I have just recently returned from an annual 5-day silent retreat. It was a beautiful time of reflection, meditation, and encounter with the Lord. Out of all the beautiful and challenging elements, one has struck me: the power of prayer.
No moment expresses my own fragility, my utter dependence on Another, than that of prayer. Contrary to mainstream thinking, this fragility and dependence is not something to be mocked or remedied, rather it is to be seen in the light of faith: in prayer we place ourselves before a truly All-Powerful and Living God.
He is a God that listens to the prayers of his sons and daughters and has died so that we learn to depend on him and abandon our most puerile and narcissistic belief in self-sufficiency. This reality is and must be the foundation of every Christian life, a foundation that serves to orient all that we are and do.
Check out this link:
The Beauty of Prayer Brought to Life with 37 Impressive Photos
It is in prayer and fasting, in encountering the fragility of our own efforts and the paternity of God’s gentle power, that we harvest the faith and hope necessary to collaborate in the change that the Lord wants to bring to our world.
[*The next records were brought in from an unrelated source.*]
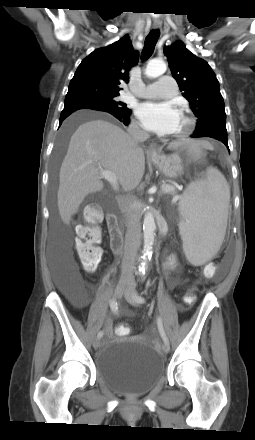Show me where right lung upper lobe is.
I'll list each match as a JSON object with an SVG mask.
<instances>
[{
	"label": "right lung upper lobe",
	"instance_id": "1",
	"mask_svg": "<svg viewBox=\"0 0 255 440\" xmlns=\"http://www.w3.org/2000/svg\"><path fill=\"white\" fill-rule=\"evenodd\" d=\"M138 62L128 35L119 41L94 50L82 60L70 81L66 98L91 93L119 94V84L128 82V72Z\"/></svg>",
	"mask_w": 255,
	"mask_h": 440
}]
</instances>
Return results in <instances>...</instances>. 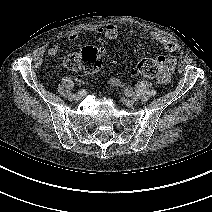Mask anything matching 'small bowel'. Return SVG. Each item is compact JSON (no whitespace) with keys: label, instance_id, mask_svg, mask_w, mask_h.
Instances as JSON below:
<instances>
[{"label":"small bowel","instance_id":"small-bowel-1","mask_svg":"<svg viewBox=\"0 0 212 212\" xmlns=\"http://www.w3.org/2000/svg\"><path fill=\"white\" fill-rule=\"evenodd\" d=\"M86 30L94 34L104 35L107 39L114 40L119 35L120 26L114 23H108L106 25H92L87 27ZM144 32L151 39L160 43L167 53L171 54L177 51L178 46L176 42L167 38L163 34L156 31H152V30H145ZM78 37H79L78 32L73 31L68 35V40L71 42H74L78 39ZM58 53H59V46L57 44H52L47 51V54L49 56H56ZM160 57L164 59L165 64L162 70L163 72L162 77L158 80V82L161 84H165L169 81L171 73L173 72L175 68L176 59L173 56H168V57L160 56ZM77 81L80 82L81 77H78Z\"/></svg>","mask_w":212,"mask_h":212}]
</instances>
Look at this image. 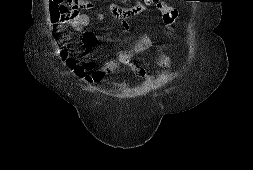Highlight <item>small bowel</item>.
<instances>
[{"label":"small bowel","instance_id":"1","mask_svg":"<svg viewBox=\"0 0 253 170\" xmlns=\"http://www.w3.org/2000/svg\"><path fill=\"white\" fill-rule=\"evenodd\" d=\"M150 8L161 12L165 25L172 26L174 24L176 10L162 0H158V2L153 4H149L143 0V2L128 8L112 4L110 6V13L115 20L119 21L121 28L127 31L130 28L128 19L140 16ZM104 18L105 14H79L76 17L65 19L54 24L53 33L59 43V55L66 67L76 77L88 84H95L102 81L105 77L113 73L120 63L128 65L141 78H152L153 74L132 60L133 54L146 51L153 47V40L148 35L135 41L129 52H120L117 60H109L101 65L88 59L80 60L69 49L64 48L65 42L77 40L84 45L88 52L93 51L97 47L98 37L92 26L101 22ZM157 63L161 68H169L172 64V59L170 56L159 55Z\"/></svg>","mask_w":253,"mask_h":170}]
</instances>
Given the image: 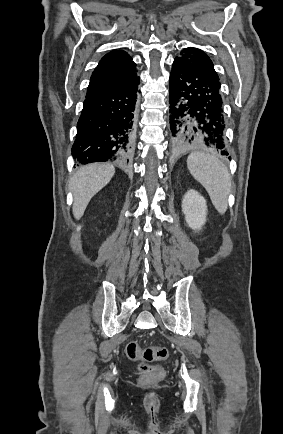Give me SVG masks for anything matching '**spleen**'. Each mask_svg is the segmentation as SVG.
<instances>
[{"instance_id": "3e777b00", "label": "spleen", "mask_w": 283, "mask_h": 434, "mask_svg": "<svg viewBox=\"0 0 283 434\" xmlns=\"http://www.w3.org/2000/svg\"><path fill=\"white\" fill-rule=\"evenodd\" d=\"M187 167L192 176L205 187L216 210L225 213L231 186L226 166L212 155L194 152L187 158Z\"/></svg>"}]
</instances>
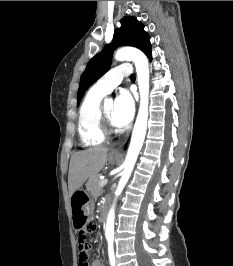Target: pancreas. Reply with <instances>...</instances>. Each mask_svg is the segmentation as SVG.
Segmentation results:
<instances>
[{"mask_svg": "<svg viewBox=\"0 0 233 266\" xmlns=\"http://www.w3.org/2000/svg\"><path fill=\"white\" fill-rule=\"evenodd\" d=\"M100 178L99 176H95L90 179V181L87 183V190L91 193L92 196L97 197L101 194L102 192V187L99 185L100 183Z\"/></svg>", "mask_w": 233, "mask_h": 266, "instance_id": "obj_1", "label": "pancreas"}]
</instances>
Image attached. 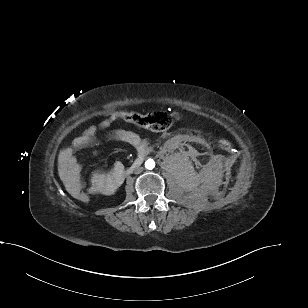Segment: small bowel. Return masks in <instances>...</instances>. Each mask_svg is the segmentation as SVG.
<instances>
[{
    "label": "small bowel",
    "mask_w": 308,
    "mask_h": 308,
    "mask_svg": "<svg viewBox=\"0 0 308 308\" xmlns=\"http://www.w3.org/2000/svg\"><path fill=\"white\" fill-rule=\"evenodd\" d=\"M118 113H112L108 118L99 123L100 128H108L118 118ZM97 127L89 126L82 135L76 137L72 144L63 148L58 155V162L62 171V176L66 182L67 189L71 195L86 190L89 194L110 195L120 186L123 181L124 166L120 162H116L112 169L108 172H94L91 176L90 184L85 187L81 179V166L74 155V150L83 146L92 144L95 141V133ZM111 136L131 145L137 149H143L147 141L140 137L137 133L118 129L111 133Z\"/></svg>",
    "instance_id": "1"
}]
</instances>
For this reason, in returning home, I was overjoyed to see this superb video produced by the USCCB and edited by Likablart. The call to prayer: I think that this must be the foundation and inner source for all the work that we as Catholics must do in the culture. Our efforts to transform must never be reduced to a simple political cause. Its source, its means, and its goal must always be centered in Christ.
Remember then, that to pray for marriage, for religious freedom, for life, is not a mere prayer for votes, but a prayer for hearts. Beyond all the sociological, psychological, philosophical factors in play, we act because Christ has revealed his love and demanded that we share it with the world. Let our actions reflect it.